Gerardo Atibone possuía uma coudelaria no outro lado do rio, do mesmo lado e logo passando o Sítio Siloé da dona Carmélia Duarte. Lá vivia o Cândido, moreno esperto e gente boa, que sempre usava uma toalha no ombro. Muito alegre e trabalhador, a quem seu Antônio Félix na raia costumava repreender. Ele movia na raia os cavalos de sua coudelaria, procurando que os mesmos fizessem uma boa largada.

Dizia seu Antônio Félix: “Vamos alinhar logo esses cavalos e essas éguas, pessoal!” 

De repente, um cavalo partia sem a bandeira baixar e Antônio Felix ficava possesso. O cavalo voltava, e ao jóquei ele perguntava:

“O que foi que houve? Não está me vendo aqui? Vamos alinhar outra vez, se não eu darei a partida de qualquer maneira”.

Quando os cavalos e as éguas se alinhavam, ele baixava a bandeira e gritava com os jóqueis:

“Vambora, seus filhos de quenga!”.

E a poeira subia. A loucura na platéia começava e Antônio Félix calmamente se dirigia a um Jeep que o esperava. E ia do lado interno, tangenciando a raia e acompanhando os cavalos de certa distância. Isso era para constatar irregularidade, tais como, um jóquei açoitar o outro de chicote ou proibir de avançar o cavalo de trás...

Apesar do comportamento à primeira vista grotesco, não existia uma só viva alma, desde o presidente do Derby Clube de Sobral ao mais simples funcionário, que não gostasse do Antônio Felix. Tudo isso pelo seu caráter, pela sua lisura e até pelas suas brincadeiras com que tratava a muitos. E, naturalmente, pelo homem de bem e honesto que ele era, quer como barbeiro, tratador de animais nas fazendas, ortopedista dos meninos de Sobral ou juiz de Partida do Derby Clube.

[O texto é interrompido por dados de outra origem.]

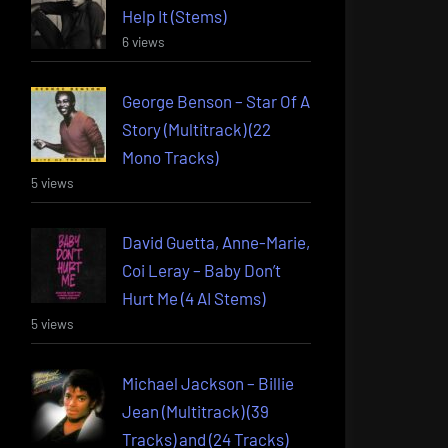
Help It (Stems)
6 views
George Benson – Star Of A
Story (Multitrack) (22
Mono Tracks)
5 views
David Guetta, Anne-Marie,
Coi Leray – Baby Don’t
Hurt Me (4 AI Stems)
5 views
Michael Jackson – Billie
Jean (Multitrack) (39
Tracks) and (24 Tracks)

Naquele tempo eu era menino, porém, ia sempre ao Derby. E até hoje, passado tanto tempo, guardo as melhores recordações do Antônio Félix Ibiapina, amigo de meu pai. Seu Antônio era um homem já velho, mas que também era meu amigo por ter um coração de menino.





(*) Wilson Belchior é engenheiro civil, articulista, poeta e memorialista.